Monday, April 25, 2011

Bencana Masa Lampau Di Indonesia

Jakarta :  Selama delapan bulan, Tim Studi Bencana  Katastropika Purba mencoba mencari dan meneliti fakta dan data bencana  di abad modern ataupun zaman purba yang katastropik atau dampaknya  menghilangkan peradaban.
Seperti terjadi di Nanggroe Aceh Darussalam, 26  Desember 2004 silam, adalah megatsunami yang menghancurkan sebagian  peradaban di Tanah Rencong.
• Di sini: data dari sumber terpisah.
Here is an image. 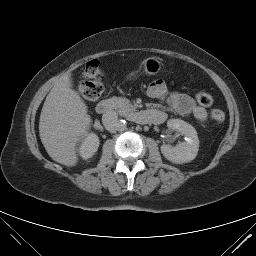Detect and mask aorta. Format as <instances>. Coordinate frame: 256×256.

Demikian rilis yang diterima Liputan6.com,  Ahad (24/4), dari Wisnu Agung Prasetya, asisten Staf Khusus Tim Studi  Bencana Katastropik Purba.
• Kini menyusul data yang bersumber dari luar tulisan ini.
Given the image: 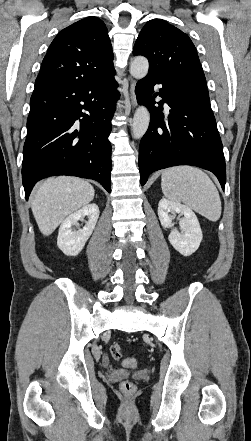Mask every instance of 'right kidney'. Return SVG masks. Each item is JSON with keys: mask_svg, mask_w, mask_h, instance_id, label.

Berdasarkan penelitian Tim Studi  Bencana Katastropika Purba, ternyata di Aceh teridentifikasi kemudian  ada Desa Ie Beuna. Artinya, ombak besar bergulung-gulung. Ini berarti  pula pernah ada tsunami di Aceh. Bahkan, tim Lembaga Ilmu Pengetahuan Indonesia atau LIPI menemukan bangunan kuno di laut Aceh. Dan melalui ekskavasi  geologi berhasil membuktikan 1.400 tahun lampau
pernah terjadi mega  tsunami.
Warga Simeulue mengenal smong atau tsunami pada 1907,  sehingga korban sedikit saat tsunami 2004. Masyarakat Yogyakarta  dikejutkan gempa pada 2006 yang merusak dan menimbulkan korban. Padahal  1835 pernah terjadi gempa yang lebih besar. Di sini menunjukkan betapa  lemahnya ingatan masyarakat Indonesia terhadap bencana. Padahal, gempa  atau gunung berapi bisa dipastikan akan mengalami pengulangan: The Past  is the Key of Future.
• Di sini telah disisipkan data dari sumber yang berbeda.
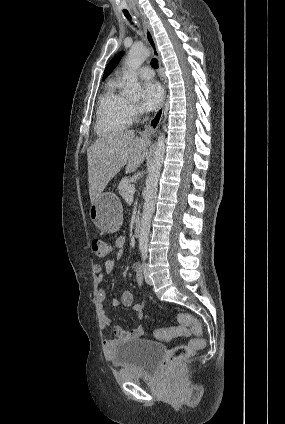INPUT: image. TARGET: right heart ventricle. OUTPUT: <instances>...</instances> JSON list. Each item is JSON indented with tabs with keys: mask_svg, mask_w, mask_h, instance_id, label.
<instances>
[{
	"mask_svg": "<svg viewBox=\"0 0 285 424\" xmlns=\"http://www.w3.org/2000/svg\"><path fill=\"white\" fill-rule=\"evenodd\" d=\"M121 79L115 77L108 81L99 97L95 130L105 136L124 130L130 123V104L119 92Z\"/></svg>",
	"mask_w": 285,
	"mask_h": 424,
	"instance_id": "obj_1",
	"label": "right heart ventricle"
}]
</instances>
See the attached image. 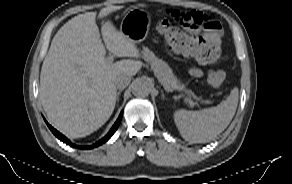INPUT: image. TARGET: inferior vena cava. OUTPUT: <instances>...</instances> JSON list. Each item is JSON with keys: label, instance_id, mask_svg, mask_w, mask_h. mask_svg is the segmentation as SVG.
Returning a JSON list of instances; mask_svg holds the SVG:
<instances>
[{"label": "inferior vena cava", "instance_id": "inferior-vena-cava-1", "mask_svg": "<svg viewBox=\"0 0 292 184\" xmlns=\"http://www.w3.org/2000/svg\"><path fill=\"white\" fill-rule=\"evenodd\" d=\"M130 81H131V76H128L126 74H122L116 78L115 86L117 89L122 90L129 85Z\"/></svg>", "mask_w": 292, "mask_h": 184}]
</instances>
Untuk diketahui pada 1814, Sir Thomas Stamford Raffles (Gubernur Jenderal Kolonial Inggris di Jawa, 1811-1816), menemukan satu bukti bencana katastropik purba  akibat letusan gunung api di semak belukar, yaitu Candi Borobudur. Data  sejarah menunjukkan pernah ada letusan Merapi sekitar era 1000-an. Bisa  dibayangkan, peradaban yang terkubur itu. Belum lagi jika menengok  perubahan
iklim yang diakibatkan letusan Toba di Pulau Sumatra, 75 ribu  tahun lalu.
Bagaimana dengan Jakarta Hasil pemantauan global  positioning system (GPS) dan pengukuran deformasi serta disandingkan  dengan data historis, juga mengagetkan hasilnya. Ada potensi 8,5 skala  Richter di Selat Sunda. Ini juga pengulangan 1906, 1856, 1833, dan 1699,  serta gempa-gempa kecil yang terasa sampai Jakarta.
Bertitik  tolak dari itu, tim mencoba mendapatkan bukti otentik sedimentasi atau  data lainnya dengan segera melakukan penelitian intensif terhadap temuan  Candi Jiwa di Bekasi, Jawa Barat.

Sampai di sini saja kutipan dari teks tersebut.